Suitable jobs are particularly lacking for higher education graduates possessing a bachelor degree only, which are in fact all of CPJ’s graduates.Footnote 13 Local firms tend to prefer people with either no higher education (manual workers) or with very advanced technical skills (usually those with a master’s degree in engineering). This “needs gap” seems to be permanent and has not changed during CPJ’s existence (i.e., during the last decade). Even though the idea that the existence of an educated labor force would attract new employers to the region motivated CPJ’s establishment, the latter has not managed to change the region’s absorptive capacity in terms of higher educated labor.

In general, a region’s low absorptive capacity with respect to higher educated personnel is considered to be a frequent factor limiting the influence of HEIs on regional development (Feldman, 1994; Florax, 1992; Pinheiro, 2013). In fact, the presence of a new HEI in a region is a necessary, but not sufficient condition for sparking more dynamic regional development (Florax, 1992; Pinheiro, 2013), which requires, among other things, constant and long-term interplay between regional actors and stakeholders (Benneworth, Pinheiro, & Karlsen, 2016).

Besides low absorptive capacity, we should also take into consideration the profile of CPJ graduates. Even though the spectrum of study programs seems to be relatively wide, most graduates complete the business and administration stream. For example, in 2015 about 75% of graduates received such degrees. This one-sidedness could contribute to the graduate paradox as well.

In the Czech Republic, holders of a bachelor’s degree in economic fields, including business and administration, are relatively vulnerable because the prestige of the awarding HEI and the region it is located in is of great importance for employers. For example, in 2015 the unemployment rate of people with degrees in economics or business ranged from 0.4% to 20.1% depending on the HEI and the faculty,Footnote 14 averaging 4.9% in total (Kvačková, 2015).

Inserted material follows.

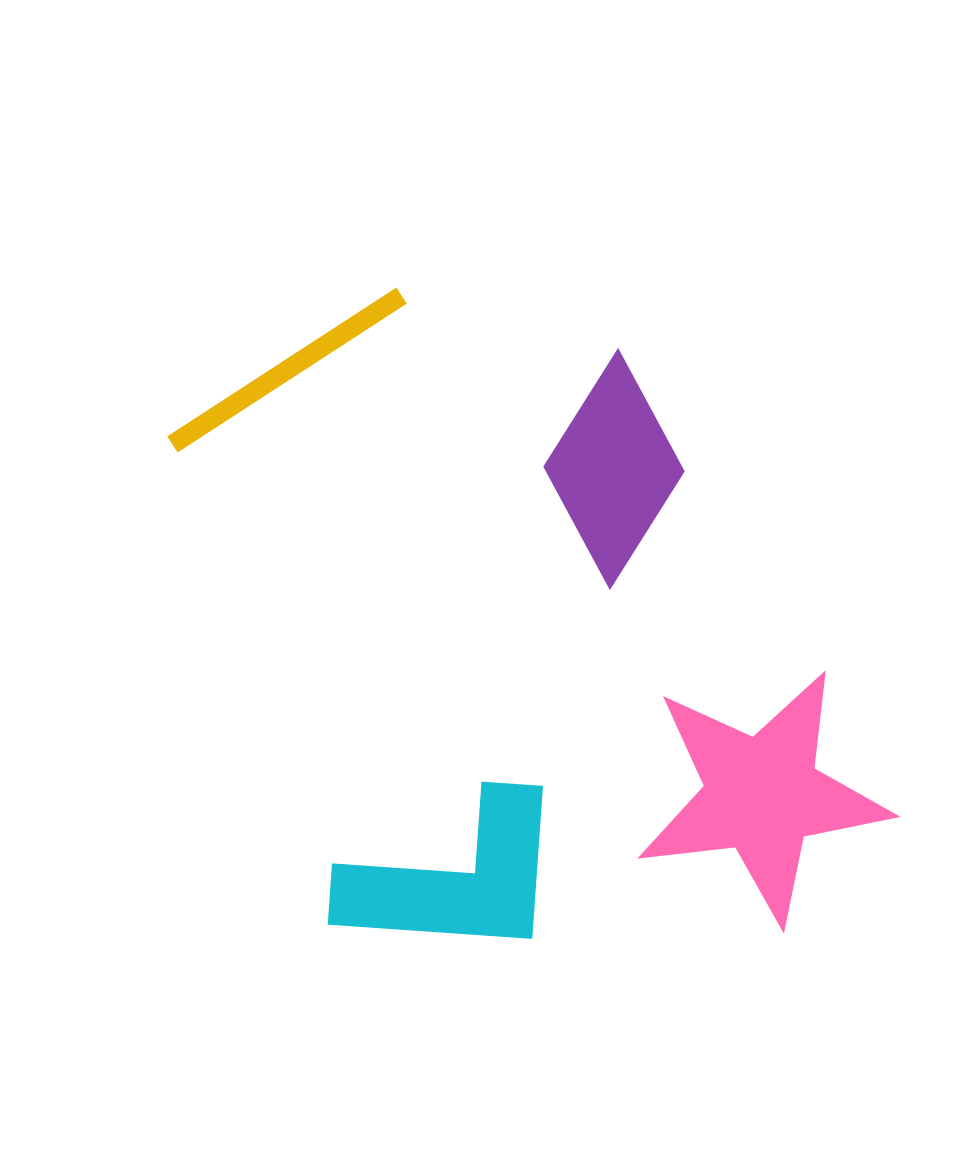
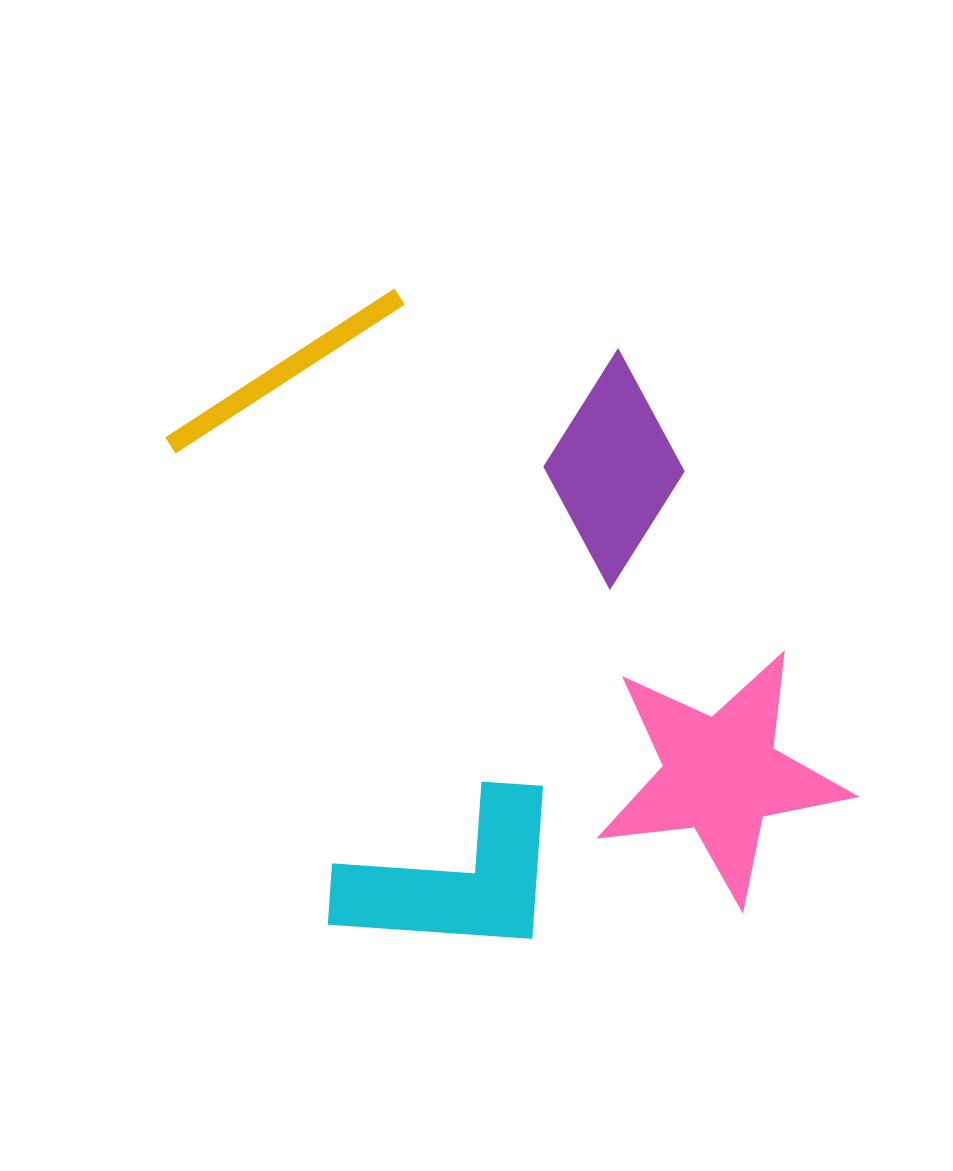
yellow line: moved 2 px left, 1 px down
pink star: moved 41 px left, 20 px up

The Reliability of Unemployment Indicators

Even though there is consensus on the high unemployment rate among higher education graduates in the Vysocina Region, the quality and reliability of official supporting data are far from satisfactory. According to CPJ’s annual reports (and strategic plans), the national HEI-funding methodFootnote 15 disrupts the comparability of results. Given that CPJ has only recently begun to offer a master’s degree program, graduates of this college who decide to pursue further education elsewhere temporarily leave the local labor force. These graduates should not be considered unemployed, but they artificially increase the unemployment numbers. The currently used statistical methods do not trace such people, thus the results are overly unfavorable for CPJ . According to Zelenka and Koucký (2013, p. 8),

from the long-term perspective, graduates of both new public [Czech] higher education institutionsFootnote 16 face job-seeking problems. These HEIs are at a disadvantage to some extent because they do not offer M. A. degree programs yet and their graduates often pursue M. A. degrees in different towns (or regions). Even so, mainly in case of CPJ this seemed to be only a temporary matter when regional employers are only starting to get used to a new type of graduate. But in the last year there was a change after hopeful development when the unemployment rate of CPJ graduates decreased over two years from 22% to less than 9% and the current unemployment rate is more than 16%.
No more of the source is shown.